Design Innovators

Architects around the world are devising ingenious and playful ways to save and celebrate the planet.
Little Island’s green spaces are a haven within a hectic urban environment. Photography by Michael Grimm

By Julia Szabo

LITTLE ISLAND: Urban Oasis

In 2013, Barry Diller partnered with the Hudson River Park Trust to conceive a solution for the reimagining of Pier 54, which had started to collapse, and was closed two years earlier. Diller envisioned the project as an instant smile at a time when that was sorely needed, little knowing how vital such a happy place would become by the year 2020. “What was in my mind was to build something for the people of New York and for anyone who visits—a space that, on first sight, is dazzling, and upon use made people happy,” he said. Today, the realization of that vision is Little Island, a 2.4-acre public park that’s the charmingly futuristic new destination on the Hudson, at West 13th Street.

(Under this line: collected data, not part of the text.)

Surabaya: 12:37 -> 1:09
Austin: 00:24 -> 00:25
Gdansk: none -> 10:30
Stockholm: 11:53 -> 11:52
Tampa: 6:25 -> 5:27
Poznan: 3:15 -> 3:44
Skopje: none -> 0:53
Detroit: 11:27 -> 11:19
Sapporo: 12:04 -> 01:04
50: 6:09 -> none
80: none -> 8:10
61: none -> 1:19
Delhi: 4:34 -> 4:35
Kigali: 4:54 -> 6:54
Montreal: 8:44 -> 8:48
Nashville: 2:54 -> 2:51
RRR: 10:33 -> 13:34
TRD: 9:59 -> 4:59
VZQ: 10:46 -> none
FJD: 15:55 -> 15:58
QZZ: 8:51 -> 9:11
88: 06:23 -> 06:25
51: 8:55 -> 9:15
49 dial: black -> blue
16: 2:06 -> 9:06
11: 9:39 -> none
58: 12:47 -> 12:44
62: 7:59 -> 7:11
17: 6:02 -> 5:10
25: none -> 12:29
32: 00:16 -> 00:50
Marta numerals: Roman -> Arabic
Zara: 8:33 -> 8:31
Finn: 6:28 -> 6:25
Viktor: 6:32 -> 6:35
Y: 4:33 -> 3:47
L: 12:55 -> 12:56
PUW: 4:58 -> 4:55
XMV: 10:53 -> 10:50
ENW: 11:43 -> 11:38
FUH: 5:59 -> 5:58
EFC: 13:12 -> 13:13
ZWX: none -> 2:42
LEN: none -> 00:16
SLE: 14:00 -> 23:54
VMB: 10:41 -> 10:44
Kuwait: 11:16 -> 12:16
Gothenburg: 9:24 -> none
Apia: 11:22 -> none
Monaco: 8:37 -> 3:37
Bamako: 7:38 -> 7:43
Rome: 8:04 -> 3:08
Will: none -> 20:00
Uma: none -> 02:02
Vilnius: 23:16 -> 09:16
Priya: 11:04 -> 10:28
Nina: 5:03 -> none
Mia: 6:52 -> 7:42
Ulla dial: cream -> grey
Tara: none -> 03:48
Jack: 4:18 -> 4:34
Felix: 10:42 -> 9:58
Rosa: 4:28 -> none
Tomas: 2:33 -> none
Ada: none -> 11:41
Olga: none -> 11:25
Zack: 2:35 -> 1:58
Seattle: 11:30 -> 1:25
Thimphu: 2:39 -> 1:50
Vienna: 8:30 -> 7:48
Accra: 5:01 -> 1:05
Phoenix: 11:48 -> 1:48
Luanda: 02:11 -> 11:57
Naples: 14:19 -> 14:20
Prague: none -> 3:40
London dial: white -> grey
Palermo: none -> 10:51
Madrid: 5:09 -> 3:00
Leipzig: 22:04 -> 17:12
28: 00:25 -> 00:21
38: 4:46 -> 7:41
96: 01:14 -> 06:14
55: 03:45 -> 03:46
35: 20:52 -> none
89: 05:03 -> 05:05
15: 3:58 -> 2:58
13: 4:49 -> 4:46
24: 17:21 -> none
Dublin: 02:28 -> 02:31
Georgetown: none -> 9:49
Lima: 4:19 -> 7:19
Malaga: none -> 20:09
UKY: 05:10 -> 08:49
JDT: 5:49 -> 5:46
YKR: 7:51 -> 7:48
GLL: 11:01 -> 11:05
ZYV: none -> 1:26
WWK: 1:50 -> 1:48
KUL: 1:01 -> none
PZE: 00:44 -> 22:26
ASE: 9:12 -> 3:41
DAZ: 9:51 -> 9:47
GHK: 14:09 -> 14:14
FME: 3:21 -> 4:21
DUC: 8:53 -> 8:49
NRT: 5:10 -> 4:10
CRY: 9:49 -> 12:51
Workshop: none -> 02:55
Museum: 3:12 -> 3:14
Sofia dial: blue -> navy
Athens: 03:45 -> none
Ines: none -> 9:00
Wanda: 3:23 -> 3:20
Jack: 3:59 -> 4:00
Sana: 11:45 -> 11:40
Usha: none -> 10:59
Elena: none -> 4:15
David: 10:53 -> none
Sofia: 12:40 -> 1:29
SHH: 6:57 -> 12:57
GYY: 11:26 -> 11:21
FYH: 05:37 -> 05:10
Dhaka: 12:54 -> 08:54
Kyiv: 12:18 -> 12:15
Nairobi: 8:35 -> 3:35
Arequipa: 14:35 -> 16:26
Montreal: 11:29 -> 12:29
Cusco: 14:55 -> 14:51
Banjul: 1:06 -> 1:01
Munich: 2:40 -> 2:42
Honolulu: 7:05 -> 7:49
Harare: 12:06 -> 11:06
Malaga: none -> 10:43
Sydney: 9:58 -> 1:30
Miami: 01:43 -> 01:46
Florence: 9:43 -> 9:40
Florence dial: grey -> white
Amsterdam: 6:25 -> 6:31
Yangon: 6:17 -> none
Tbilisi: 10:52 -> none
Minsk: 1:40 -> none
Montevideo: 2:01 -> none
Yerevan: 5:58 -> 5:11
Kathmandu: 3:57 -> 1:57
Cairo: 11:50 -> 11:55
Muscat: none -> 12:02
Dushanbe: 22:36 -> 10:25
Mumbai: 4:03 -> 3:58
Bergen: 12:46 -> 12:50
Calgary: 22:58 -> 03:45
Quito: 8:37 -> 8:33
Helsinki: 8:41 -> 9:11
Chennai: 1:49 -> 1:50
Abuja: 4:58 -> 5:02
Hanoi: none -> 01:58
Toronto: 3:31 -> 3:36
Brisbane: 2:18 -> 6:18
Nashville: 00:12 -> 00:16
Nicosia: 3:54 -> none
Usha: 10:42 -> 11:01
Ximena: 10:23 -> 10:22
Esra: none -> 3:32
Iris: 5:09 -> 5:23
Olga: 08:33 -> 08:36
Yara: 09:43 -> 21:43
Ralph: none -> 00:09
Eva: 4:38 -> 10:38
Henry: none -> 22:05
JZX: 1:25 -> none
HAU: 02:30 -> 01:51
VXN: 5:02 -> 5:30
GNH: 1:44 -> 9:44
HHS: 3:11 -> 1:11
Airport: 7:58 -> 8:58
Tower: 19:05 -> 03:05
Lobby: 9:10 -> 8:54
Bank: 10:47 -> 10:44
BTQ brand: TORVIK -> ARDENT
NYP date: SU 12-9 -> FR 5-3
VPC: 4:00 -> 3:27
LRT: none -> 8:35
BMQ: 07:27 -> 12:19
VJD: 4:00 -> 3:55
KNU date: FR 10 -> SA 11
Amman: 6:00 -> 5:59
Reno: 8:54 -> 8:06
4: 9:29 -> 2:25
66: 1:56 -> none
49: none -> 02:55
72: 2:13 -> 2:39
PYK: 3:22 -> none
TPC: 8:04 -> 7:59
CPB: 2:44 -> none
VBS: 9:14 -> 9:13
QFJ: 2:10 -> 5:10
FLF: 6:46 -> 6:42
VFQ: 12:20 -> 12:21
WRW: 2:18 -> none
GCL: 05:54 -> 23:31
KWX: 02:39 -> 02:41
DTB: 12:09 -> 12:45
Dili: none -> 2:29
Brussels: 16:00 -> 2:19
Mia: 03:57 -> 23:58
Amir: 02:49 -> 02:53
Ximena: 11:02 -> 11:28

The “Little Island” moniker might be a little misleading: it’s more like a mini-archipelago, each link in its biomorphic chain rising from the water on an elegant white support reminiscent of Eero Saarinen’s iconic tulip chair—a far cry from what used to occupy this stretch of water: the weathered wooden poles that were the last remnants of the damaged pier.

Little Island is the inspired collaboration between the master builders of London’s Heatherwick Studio and New York’s MNLA. Both firms reveal a heightened sensitivity to the city dweller’s dilemma: anchored in concrete canyons while nursing a deep desire for access to green and blue spaces. It’s a concern that has only become more all-consuming in the COVID era. “While our studio certainly didn’t foresee the pandemic when we designed the concept,” says Mat Cash, group leader and partner at Heatherwick Studio, “the completion of Little Island is timely in a period when many city dwellers have craved outdoor green space.“ Signe Nielsen of MNLA concurs: “Little Island will instill both psychological and physical separation from the city,” she says. “Once on the pier, the paths and stairs offer exercise of all types with dramatic and intimate views of the river and lush plantings. There are a multitude of places to be alone with one’s thoughts or gather with friends and neighbors on lawns or chairs. It will truly embody the ancient adage of sound mind and sound body.”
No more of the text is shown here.